Late July until sometime close to Winter is my favorite time on the beaches of North Padre Island. Why? This time of the year is when the clear, blue water finally comes onshore. Early Spring and Summer, you can see the blue water off shore, but the waves churn up the sediments and the water is murky. Also early Spring brings the mats of seaweed or Sargassum onto the shores of Texas beaches. Late summer the Sargassum seaweed begins to abate to reveal clean beaches.
However, this year we had a long invasion of this golden-brown weed all the way into July here in the Coastal Bend. Yes, it can be downright gross on the beaches for tourists and locals, but sea turtles and fish love it. The floating mats of it offshore provide a mobile habitat for marine life as drifts to shore.
So this is the time to enjoy the pretty blue water on the shores of North Padre Island. The winds tend to let up unless there is a hurricane or tropical system and the seaweed gives us a break from fuzzy beaches of Spring.

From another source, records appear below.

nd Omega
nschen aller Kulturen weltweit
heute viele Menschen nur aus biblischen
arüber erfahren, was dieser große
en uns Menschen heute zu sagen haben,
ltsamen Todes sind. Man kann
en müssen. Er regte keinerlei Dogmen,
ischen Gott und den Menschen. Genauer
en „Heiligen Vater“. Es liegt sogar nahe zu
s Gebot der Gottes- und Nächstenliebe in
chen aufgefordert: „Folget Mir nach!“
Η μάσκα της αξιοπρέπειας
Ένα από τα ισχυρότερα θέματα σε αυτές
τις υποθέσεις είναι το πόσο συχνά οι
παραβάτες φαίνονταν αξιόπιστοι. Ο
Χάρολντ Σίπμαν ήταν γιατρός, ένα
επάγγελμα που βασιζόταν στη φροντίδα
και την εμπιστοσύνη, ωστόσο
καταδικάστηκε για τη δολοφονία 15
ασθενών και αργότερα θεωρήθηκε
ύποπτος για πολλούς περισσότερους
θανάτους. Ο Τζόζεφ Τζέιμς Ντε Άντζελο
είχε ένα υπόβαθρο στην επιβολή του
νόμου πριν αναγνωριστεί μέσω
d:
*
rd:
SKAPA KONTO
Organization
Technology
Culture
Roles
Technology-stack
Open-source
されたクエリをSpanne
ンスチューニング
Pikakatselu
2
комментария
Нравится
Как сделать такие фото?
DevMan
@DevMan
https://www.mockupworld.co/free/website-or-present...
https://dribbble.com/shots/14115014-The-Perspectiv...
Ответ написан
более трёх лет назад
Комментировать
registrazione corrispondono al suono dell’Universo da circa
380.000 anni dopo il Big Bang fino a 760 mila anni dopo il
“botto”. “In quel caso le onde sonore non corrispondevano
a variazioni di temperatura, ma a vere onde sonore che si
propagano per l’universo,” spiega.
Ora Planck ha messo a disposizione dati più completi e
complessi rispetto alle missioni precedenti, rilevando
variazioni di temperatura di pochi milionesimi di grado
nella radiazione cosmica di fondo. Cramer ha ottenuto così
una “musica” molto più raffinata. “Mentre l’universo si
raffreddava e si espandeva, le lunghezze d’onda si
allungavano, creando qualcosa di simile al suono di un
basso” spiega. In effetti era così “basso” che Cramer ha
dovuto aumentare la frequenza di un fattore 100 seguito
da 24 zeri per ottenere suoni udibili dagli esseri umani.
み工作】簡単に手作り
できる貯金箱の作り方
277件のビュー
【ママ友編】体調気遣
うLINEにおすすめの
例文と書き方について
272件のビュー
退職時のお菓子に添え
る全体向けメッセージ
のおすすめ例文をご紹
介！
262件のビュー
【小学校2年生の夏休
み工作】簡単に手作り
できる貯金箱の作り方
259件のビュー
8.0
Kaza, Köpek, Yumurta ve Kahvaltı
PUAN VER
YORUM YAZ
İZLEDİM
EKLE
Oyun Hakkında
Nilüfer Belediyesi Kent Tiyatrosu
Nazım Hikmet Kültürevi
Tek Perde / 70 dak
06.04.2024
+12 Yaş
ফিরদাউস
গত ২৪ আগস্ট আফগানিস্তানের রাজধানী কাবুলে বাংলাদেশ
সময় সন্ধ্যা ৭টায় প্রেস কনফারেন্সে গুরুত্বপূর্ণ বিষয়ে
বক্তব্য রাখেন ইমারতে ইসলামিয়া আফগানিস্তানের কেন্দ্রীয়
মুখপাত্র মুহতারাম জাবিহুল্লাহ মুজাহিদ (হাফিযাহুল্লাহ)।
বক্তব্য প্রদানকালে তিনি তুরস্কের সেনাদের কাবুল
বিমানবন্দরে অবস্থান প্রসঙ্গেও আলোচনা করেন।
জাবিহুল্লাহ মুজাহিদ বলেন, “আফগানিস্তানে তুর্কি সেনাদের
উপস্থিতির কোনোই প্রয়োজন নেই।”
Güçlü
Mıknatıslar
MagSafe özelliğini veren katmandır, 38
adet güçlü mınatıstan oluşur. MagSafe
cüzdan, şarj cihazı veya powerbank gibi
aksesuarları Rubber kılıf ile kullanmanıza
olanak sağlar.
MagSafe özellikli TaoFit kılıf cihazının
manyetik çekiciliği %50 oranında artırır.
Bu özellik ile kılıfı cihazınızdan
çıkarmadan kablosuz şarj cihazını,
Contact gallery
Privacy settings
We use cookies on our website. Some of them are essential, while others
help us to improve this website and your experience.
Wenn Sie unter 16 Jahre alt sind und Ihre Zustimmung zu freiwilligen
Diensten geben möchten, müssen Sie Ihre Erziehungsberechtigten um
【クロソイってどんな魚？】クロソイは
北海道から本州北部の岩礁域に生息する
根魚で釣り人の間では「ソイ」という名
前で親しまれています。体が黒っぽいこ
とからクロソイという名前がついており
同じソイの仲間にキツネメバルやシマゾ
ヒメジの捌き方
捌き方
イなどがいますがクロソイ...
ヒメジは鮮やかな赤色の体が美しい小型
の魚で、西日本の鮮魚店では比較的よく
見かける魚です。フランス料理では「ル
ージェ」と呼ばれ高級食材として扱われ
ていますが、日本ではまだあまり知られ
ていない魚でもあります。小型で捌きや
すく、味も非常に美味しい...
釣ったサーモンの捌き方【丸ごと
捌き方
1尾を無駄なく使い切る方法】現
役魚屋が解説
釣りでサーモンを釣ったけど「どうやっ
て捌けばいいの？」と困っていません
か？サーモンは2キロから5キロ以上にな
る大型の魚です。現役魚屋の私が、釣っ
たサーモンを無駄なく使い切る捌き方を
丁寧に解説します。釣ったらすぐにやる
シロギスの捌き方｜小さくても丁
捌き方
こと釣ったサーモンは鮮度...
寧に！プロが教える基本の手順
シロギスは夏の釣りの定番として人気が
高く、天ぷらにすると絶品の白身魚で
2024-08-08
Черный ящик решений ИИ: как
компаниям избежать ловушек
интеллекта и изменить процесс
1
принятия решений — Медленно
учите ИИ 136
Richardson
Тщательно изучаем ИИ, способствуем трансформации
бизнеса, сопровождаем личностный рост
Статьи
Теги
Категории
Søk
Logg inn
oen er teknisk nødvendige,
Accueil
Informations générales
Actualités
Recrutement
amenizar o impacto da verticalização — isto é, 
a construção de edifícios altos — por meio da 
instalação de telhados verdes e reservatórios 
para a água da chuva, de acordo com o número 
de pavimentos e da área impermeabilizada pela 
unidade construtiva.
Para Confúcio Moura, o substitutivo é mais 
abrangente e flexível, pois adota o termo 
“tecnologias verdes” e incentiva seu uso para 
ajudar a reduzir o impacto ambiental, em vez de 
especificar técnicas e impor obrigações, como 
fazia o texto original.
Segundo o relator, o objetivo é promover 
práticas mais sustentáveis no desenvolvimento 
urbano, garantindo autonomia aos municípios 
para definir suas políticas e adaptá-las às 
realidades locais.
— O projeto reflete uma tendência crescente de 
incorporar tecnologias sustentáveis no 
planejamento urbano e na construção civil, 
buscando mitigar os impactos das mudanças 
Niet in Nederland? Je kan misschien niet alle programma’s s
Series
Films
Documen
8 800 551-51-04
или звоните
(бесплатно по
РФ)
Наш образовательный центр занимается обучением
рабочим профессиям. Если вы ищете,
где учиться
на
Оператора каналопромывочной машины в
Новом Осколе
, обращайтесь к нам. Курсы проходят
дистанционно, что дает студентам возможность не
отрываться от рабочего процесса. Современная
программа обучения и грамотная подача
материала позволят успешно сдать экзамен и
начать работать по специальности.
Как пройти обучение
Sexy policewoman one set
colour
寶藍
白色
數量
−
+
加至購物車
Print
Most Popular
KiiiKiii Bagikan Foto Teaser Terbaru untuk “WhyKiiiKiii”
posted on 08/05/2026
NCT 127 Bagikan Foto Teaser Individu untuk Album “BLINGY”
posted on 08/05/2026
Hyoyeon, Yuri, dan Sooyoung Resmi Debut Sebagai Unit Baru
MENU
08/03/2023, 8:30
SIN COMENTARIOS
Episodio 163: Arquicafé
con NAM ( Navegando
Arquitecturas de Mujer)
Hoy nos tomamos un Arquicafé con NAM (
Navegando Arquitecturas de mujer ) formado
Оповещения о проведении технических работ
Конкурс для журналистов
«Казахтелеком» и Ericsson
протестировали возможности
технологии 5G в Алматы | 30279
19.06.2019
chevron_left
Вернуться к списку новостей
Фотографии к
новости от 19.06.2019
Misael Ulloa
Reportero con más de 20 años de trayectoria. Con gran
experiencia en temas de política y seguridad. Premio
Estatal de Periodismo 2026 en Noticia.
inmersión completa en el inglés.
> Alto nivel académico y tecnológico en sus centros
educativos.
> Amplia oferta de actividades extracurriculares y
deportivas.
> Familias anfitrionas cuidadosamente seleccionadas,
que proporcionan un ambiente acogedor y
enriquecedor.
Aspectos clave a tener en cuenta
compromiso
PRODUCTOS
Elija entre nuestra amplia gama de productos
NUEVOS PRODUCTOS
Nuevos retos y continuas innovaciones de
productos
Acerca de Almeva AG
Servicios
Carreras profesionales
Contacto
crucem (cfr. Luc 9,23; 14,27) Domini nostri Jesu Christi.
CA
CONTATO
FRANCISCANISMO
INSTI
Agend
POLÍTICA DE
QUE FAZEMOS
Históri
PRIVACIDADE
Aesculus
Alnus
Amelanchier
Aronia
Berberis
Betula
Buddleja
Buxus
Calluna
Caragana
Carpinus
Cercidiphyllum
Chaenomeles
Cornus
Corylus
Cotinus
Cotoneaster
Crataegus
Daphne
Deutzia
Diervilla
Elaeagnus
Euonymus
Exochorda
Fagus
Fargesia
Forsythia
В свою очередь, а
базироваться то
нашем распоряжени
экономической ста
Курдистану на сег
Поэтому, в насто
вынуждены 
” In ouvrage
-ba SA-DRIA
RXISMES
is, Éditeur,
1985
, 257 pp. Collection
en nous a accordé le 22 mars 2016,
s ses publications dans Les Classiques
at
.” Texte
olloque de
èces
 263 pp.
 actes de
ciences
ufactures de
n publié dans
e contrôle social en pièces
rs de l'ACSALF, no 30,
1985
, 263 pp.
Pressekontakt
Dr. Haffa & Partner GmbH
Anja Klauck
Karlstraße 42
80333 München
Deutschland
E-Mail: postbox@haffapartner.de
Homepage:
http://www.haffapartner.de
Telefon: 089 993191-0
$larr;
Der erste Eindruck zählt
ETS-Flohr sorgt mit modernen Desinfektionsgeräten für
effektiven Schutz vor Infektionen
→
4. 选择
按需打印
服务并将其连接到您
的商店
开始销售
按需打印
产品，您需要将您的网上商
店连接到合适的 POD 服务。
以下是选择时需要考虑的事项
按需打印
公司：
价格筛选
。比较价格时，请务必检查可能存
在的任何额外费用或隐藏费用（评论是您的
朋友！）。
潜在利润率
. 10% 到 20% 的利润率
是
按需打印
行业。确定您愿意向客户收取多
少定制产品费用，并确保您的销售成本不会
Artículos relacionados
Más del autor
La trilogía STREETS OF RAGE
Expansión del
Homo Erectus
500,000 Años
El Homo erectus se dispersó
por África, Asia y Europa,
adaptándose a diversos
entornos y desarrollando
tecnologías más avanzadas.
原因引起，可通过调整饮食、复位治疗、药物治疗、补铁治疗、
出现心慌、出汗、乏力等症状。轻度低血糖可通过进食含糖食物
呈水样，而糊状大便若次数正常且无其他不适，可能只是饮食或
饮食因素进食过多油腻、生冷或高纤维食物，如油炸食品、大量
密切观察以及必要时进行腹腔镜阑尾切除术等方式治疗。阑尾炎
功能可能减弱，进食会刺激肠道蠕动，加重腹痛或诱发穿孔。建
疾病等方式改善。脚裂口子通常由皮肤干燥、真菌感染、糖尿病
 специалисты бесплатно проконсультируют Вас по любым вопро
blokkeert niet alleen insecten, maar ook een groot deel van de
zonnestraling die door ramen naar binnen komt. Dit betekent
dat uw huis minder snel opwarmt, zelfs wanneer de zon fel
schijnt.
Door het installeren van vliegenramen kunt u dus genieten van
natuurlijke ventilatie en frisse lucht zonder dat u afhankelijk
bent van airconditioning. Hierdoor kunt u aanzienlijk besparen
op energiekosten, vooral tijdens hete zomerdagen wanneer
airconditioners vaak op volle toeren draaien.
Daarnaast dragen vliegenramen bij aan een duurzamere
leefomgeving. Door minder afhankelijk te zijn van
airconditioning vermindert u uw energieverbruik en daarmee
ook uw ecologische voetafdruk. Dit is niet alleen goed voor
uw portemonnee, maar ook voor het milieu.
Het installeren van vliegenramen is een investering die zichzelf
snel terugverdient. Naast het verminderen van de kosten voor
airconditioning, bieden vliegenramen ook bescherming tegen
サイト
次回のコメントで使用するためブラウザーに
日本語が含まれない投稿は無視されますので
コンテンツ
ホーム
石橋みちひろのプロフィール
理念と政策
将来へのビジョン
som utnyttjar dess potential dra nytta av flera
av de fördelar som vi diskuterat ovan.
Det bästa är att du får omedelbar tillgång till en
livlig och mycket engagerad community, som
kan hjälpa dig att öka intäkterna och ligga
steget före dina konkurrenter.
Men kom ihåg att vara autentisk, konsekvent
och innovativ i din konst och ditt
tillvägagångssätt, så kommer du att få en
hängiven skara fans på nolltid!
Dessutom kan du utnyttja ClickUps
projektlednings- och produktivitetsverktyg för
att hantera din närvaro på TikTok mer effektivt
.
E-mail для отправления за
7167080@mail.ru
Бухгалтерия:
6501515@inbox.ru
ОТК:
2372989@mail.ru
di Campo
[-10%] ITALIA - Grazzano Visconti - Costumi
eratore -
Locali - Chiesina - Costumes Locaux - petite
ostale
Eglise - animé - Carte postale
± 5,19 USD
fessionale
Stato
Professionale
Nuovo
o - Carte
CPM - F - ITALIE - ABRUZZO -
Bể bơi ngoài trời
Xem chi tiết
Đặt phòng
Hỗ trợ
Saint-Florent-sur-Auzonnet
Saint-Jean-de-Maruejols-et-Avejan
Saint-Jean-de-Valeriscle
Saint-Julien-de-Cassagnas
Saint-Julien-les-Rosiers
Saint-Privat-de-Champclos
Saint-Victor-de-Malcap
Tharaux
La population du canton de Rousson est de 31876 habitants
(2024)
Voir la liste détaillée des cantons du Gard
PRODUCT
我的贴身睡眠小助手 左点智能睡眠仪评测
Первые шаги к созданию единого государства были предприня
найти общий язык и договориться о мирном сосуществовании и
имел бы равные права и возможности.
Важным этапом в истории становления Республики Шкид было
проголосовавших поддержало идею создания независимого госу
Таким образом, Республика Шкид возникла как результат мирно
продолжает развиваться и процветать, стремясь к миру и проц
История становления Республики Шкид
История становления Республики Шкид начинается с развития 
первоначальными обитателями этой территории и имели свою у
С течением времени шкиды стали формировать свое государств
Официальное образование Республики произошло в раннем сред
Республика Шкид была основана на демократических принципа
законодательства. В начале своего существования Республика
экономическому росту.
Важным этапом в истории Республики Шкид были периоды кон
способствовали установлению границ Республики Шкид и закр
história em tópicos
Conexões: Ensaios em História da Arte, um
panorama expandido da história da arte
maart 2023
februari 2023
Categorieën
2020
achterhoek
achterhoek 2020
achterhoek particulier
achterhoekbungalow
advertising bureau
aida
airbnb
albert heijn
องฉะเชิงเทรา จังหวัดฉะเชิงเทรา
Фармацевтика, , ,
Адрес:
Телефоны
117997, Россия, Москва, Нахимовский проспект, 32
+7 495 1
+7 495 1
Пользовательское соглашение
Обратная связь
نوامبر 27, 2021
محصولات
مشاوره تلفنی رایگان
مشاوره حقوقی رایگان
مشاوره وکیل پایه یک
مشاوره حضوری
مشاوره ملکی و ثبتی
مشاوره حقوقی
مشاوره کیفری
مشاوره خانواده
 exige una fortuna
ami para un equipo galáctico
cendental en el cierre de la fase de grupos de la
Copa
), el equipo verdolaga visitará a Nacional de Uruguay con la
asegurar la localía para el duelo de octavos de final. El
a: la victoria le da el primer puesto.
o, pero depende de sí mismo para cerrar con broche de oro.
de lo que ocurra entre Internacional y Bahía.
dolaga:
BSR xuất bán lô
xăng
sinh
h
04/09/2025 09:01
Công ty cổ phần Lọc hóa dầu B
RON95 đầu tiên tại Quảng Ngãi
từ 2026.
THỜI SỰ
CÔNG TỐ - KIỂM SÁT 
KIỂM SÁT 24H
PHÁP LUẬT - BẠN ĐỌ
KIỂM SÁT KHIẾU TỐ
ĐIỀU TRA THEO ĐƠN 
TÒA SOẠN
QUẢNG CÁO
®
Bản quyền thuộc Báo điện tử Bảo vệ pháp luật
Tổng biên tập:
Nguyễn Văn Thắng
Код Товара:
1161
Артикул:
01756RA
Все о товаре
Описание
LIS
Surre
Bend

Just last weekend I spotted a few snorkelers checking out the fish by the rocks of the jetties by the north side of Packery Channel.
So take a little time and enjoy the beach this time of year! I know I will!
Happy 4th! North Padre Island National Seashore released more turtle hatchlings this morning, and gave a short educational program at the visitors deck.
To see the newly hatched Kemp’s ridley sea turtles: Kemp’s ridley eggs are just starting to hatch, and the hatching process can take several days. The exact dates of the releases depend on how quickly the eggs hatch, and how the hatchlings become ready for release. It’s all up to the hatchlings. The park usually does not know that they will have a release until the day before.
Public releases are held starting at 6:45 a.m. on the beach in front of the Malaquite Visitor Center at Padre Island National Seashore on North Padre Island. Call the Hatchling Hotline at (361)949-7163 for the latest information on the release oer visit their website at www.nps.gov/pais for the projected release dates. The nesting season could continue for three more weeks.
If you get up early to enjoy the turtle releases, just don’t come back to the national seashore with your fireworks, firecrackers, or sparklers. The park announced that those items are prohibited on park lands and are subject to seizure. If you want to enjoy fireworks, Padre Island is having their own second annual display on the main canal by Three Fathoms Bank. Last year we could see the display all the way from the ‘Bluff, so enjoy the display tonight!! Happy 4th!